CDISC Compressed Dataset-JSON v1.1 Specification (DSJC)

Title

CDISC Compressed Dataset-JSON Specification

Version

1.1

Prepared by

CDISC Data Exchange Standards Team

Notes to Readers

This is the specification for Version 1.0 of CDISC Compressed Dataset-JSON.

Revision History

Date	Version	Summary of Changes
2025-12-11	1.1	Final

Introduction
Format Definition
Base Format: Dataset-NDJSON
Compression
File Format
File Extension and MIME Type
Processing Overview
- Creating a DSJC File
- Reading a DSJC File
Implementation Considerations
Benefits
Limitations
Conformance
Glossary and Abbreviations

Introduction

The DSJC (Dataset-JSON Compressed) format is a standardized method for compressing Dataset-JSON content. It specifically uses the Dataset-NDJSON format as the base structure and applies zLib compression to create a more compact representation of the data. This specification describes the DSJC format in a language-neutral manner to ensure interoperability across different platforms and programming environments.

Format Definition

DSJC is defined as a direct zLib compression stream of Dataset-NDJSON format content without additional headers, signatures, or metadata beyond what the zLib format itself provides.

Base Format: Dataset-NDJSON

The Dataset-NDJSON format serves as the base format for DSJC as it provides better streaming capabilities. It consists of:

First line: A JSON object containing Dataset-JSON metadata (without the rows property)
Subsequent lines: Each line is a valid JSON array or object representing a single data record

Usage of whitespace characters should be reduced to a minimum required by the Dataset-NDJSON format. Avoid spaces between JSON array elements or attribute definitions.

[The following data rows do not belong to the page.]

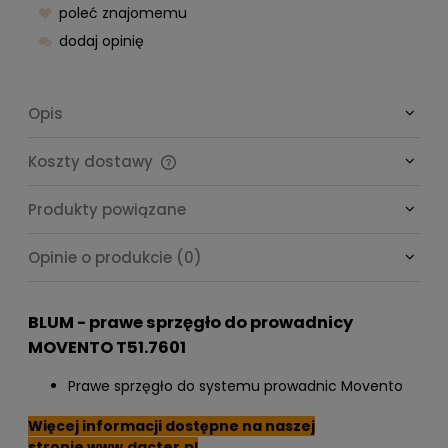
poleć znajomemu
dodaj opinię
Opis
Koszty dostawy
Cena nie zawiera ewentualnych kosztów płatności
Produkty powiązane
Opinie o produkcie (0)
BLUM - prawe sprzęgło do prowadnicy
MOVENTO T51.7601
Prawe sprzęgło do systemu prowadnic Movento
Więcej informacji dostępne na naszej
stronie
www.dacter.pl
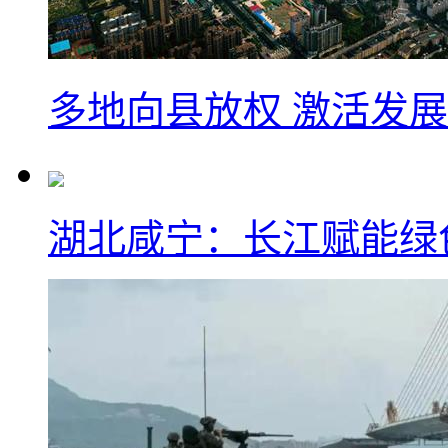
多地向县放权 激活发
湖北咸宁：长江赋能绿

Example of Dataset-NDJSON before compression:

{"datasetJSONCreationDateTime":"2023-01-01T12:00:00","datasetJSONVersion":"1.1","records":3,"name":"ADSL","label":"Subject Level Analysis Dataset","columns":[...]} ["SUBJ001",45,"M"] ["SUBJ002",52,"F"] ["SUBJ003",38,"M"]

Compression

DSJC applies standard zLib compression to the entire Dataset-NDJSON content:

Compression algorithm: zLib (DEFLATE)
Compression level: Implementers may choose an appropriate compression level, with 9 (maximum compression) recommended for storage-optimized scenarios and lower levels for performance-sensitive applications
Window size: 15 bits (32 KB window) is recommended
Strategy: Default compression strategy is recommended

File Format

A DSJC file consists solely of the zLib-compressed byte stream without any additional headers, signatures, or metadata wrapping. The zLib format itself contains sufficient information for decompressors to reconstruct the original Dataset-NDJSON content.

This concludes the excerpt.